When you ask Watchman for information about the filesystem it is possible or even likely that there may be pending notifications still due from the kernel. To minimize TOCTOU and ensure that its state is current, watchman generates a synchronization cookie and waits for that notification to be visible before it responds to your query.
The combination of the two things above mean that watchman result data has two important properties:
You are guaranteed to have have observed all notifications that happened before your query
You receive the most recent information for any given file only once in your query results (the change results are coalesced together)
Let's talk about the overflow case. If your system is unable to keep up with the rate at which files are changing (eg: you have a big project and are very quickly creating and deleting files and the system is heavily loaded), the OS can't fit all of the pending notifications in the buffer resources allocated to the watches. When that happens, it blows those buffers and sends an overflow signal. What that means is that the client of the watching API has missed some number of events and is no longer in synchronization with the state of the filesystem. If that client is maintains state about the filesystem it is no longer valid.
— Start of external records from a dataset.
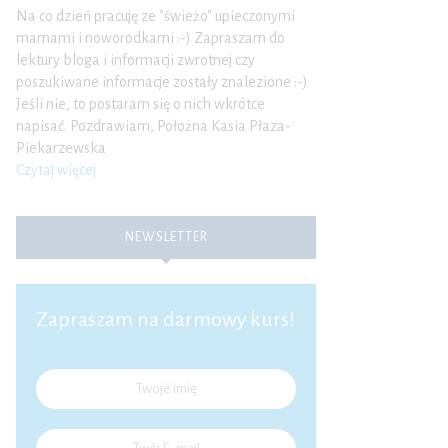
Na co dzień pracuję ze "świeżo" upieczonymi
mamami i noworodkami :-) Zapraszam do
lektury bloga i informacji zwrotnej czy
poszukiwane informacje zostały znalezione :-)
Jeśli nie, to postaram się o nich wkrótce
napisać. Pozdrawiam, Położna Kasia Płaza-
Piekarzewska
Czytaj więcej
NEWSLETTER
Zapraszam na darmowy kurs!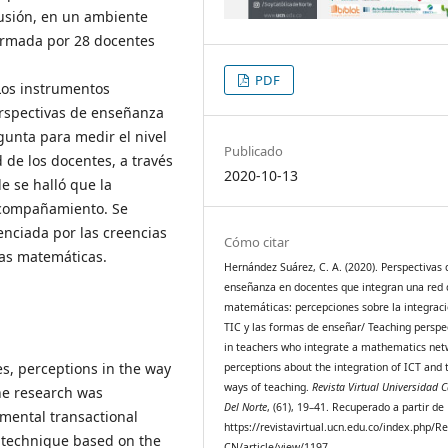
cusión, en un ambiente
formada por 28 docentes
PDF
Los instrumentos
erspectivas de enseñanza
gunta para medir el nivel
Publicado
d de los docentes, a través
2020-10-13
e se halló que la
acompañamiento. Se
uenciada por las creencias
Cómo citar
las matemáticas.
Hernández Suárez, C. A. (2020). Perspectivas 
enseñanza en docentes que integran una red 
matemáticas: percepciones sobre la integrac
TIC y las formas de enseñar/ Teaching perspe
in teachers who integrate a mathematics net
es, perceptions in the way
perceptions about the integration of ICT and 
ways of teaching.
Revista Virtual Universidad C
The research was
Del Norte
, (61), 19–41. Recuperado a partir de
imental transactional
https://revistavirtual.ucn.edu.co/index.php/R
e technique based on the
CN/article/view/1197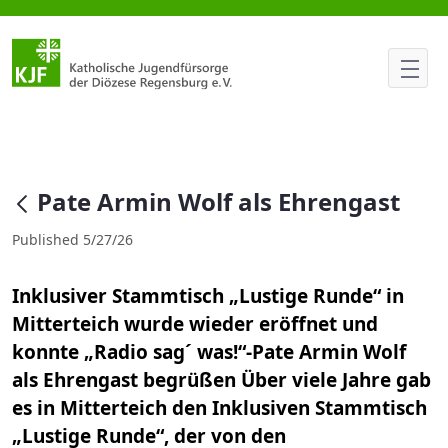
Pate Armin Wolf als Ehrengast
null
Pate Armin Wolf als Ehrengast
Published 5/27/26
Inklusiver Stammtisch „Lustige Runde“ in
Mitterteich wurde wieder eröffnet und
konnte „Radio sag´ was!“-Pate Armin Wolf
als Ehrengast begrüßen Über viele Jahre gab
es in Mitterteich den Inklusiven Stammtisch
„Lustige Runde“, der von den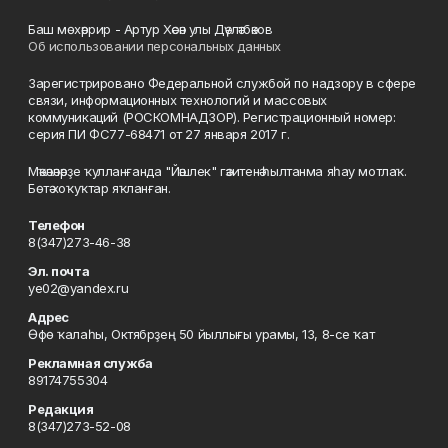
Баш мөхәррир - Артур Хәсән улы Дәүләтбәков
Об использовании персональных данных
Зарегистрировано Федеральной службой по надзору в сфере
связи, информационных технологий и массовых
коммуникаций (РОСКОМНАДЗОР). Регистрационный номер:
серия ПИ ФС77-68471 от 27 января 2017 г.
Мәҡәләләрҙе ҡулланғанда "Йәшлек" гәзитенә һылтанма яһау мотлаҡ.
Бөтә хоҡуҡтар яҡланған.
Телефон
8(347)273-46-38
Эл. почта
ye02@yandex.ru
Адрес
Өфө ҡалаһы, Октябрҙең 50 йыллығы урамы, 13, 8-се ҡат
Рекламная служба
89174755304
Редакция
8(347)273-52-08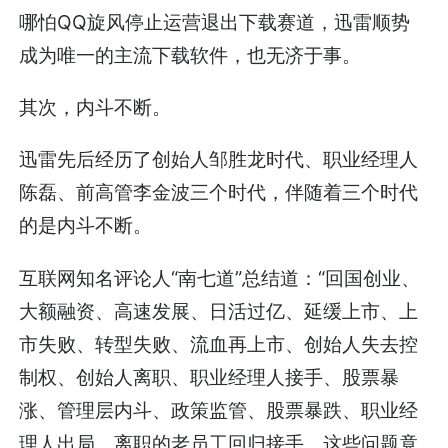
哪怕QQ旋风停止运营退出下载赛道，迅雷顺势
成为唯一的主流下载软件，也无济于事。
其次，内斗不断。
迅雷先后经历了创始人邹胜龙时代、职业经理人
陈磊、前高管李金波三个时代，伴随着三个时代
的是内斗不断。
互联网知名评论人“南七道”总结道：“回国创业、
大额融资、高速发展、日活过亿、延缓上市、上
市失败、转型失败、流血再上市、创始人失去控
制权、创始人离职、职业经理人接手、股票暴
涨、管理层内斗、政策监管、股票暴跌、职业经
理人出局、离职的老员工回归接手。这些问题竟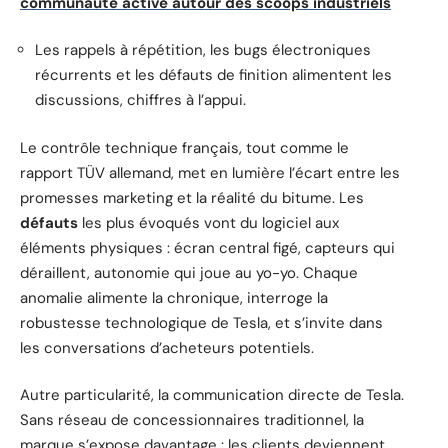
communauté active autour des scoops industriels
Les rappels à répétition, les bugs électroniques
récurrents et les défauts de finition alimentent les
discussions, chiffres à l’appui.
Le contrôle technique français, tout comme le
rapport TÜV allemand, met en lumière l’écart entre les
promesses marketing et la réalité du bitume. Les
défauts
les plus évoqués vont du logiciel aux
éléments physiques : écran central figé, capteurs qui
déraillent, autonomie qui joue au yo-yo. Chaque
anomalie alimente la chronique, interroge la
robustesse technologique de Tesla, et s’invite dans
les conversations d’acheteurs potentiels.
Autre particularité, la communication directe de Tesla.
Sans réseau de concessionnaires traditionnel, la
marque s’expose davantage : les clients deviennent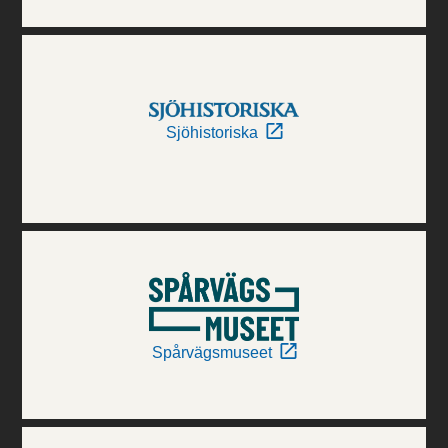
Sjöhistoriska
Spårvägsmuseet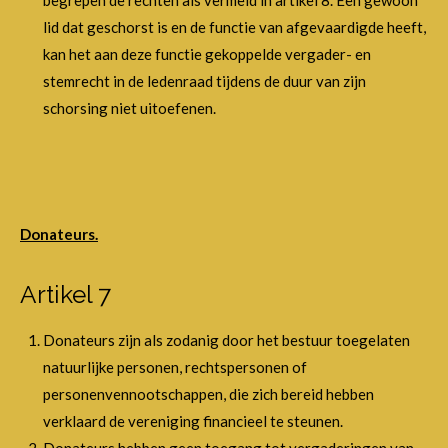
begrepen de rechten als vermeld in artikel 8. Een gewoon
lid dat geschorst is en de functie van afgevaardigde heeft,
kan het aan deze functie gekoppelde vergader- en
stemrecht in de ledenraad tijdens de duur van zijn
schorsing niet uitoefenen.
Donateurs.
Artikel 7
Donateurs zijn als zodanig door het bestuur toegelaten
natuurlijke personen, rechtspersonen of
personenvennootschappen, die zich bereid hebben
verklaard de vereniging financieel te steunen.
Watchman addresses this situation by re-examining the watched tree and synthetically marking all of the files as being changed. This causes the next query from the client to see everything in the tree. We call this a fresh instance result set because it is the same view you'd get when you are querying for the first time. We set a flag in the result so that the client knows that this has happened and can take appropriate steps to repair its own state. You can configure this behavior through query parameters.
In these fresh instance result sets, we don't know whether any given file really changed or not (it's possible that it changed in such a way that we can't detect via lstat) and even if we can see that its metadata changed, we don't know the cause of that change.
There can be multiple events that contribute to why a given file appears in the results delivered by watchman. We don't them record them individually because we can't track them with unbounded history; imagine a file that is incrementally being written once every second all day long. Do we keep 86400 change entries for it per day on hand and deliver those to our clients? What if there are hundreds of thousands of files like this? We'd have to truncate that data, and at that point the loss in the data reduces how well you can reason about it.
At the end of all of this, it is very rare for a client to do much more than try to read a file or look at its metadata, and generally speaking, they want to do that only when the file has stopped changing. For this use case, watchman-wait, watchman-make and trigger all have the concept of a settle period that causes the change notifications to be delayed in delivery until after the filesystem has stopped changing.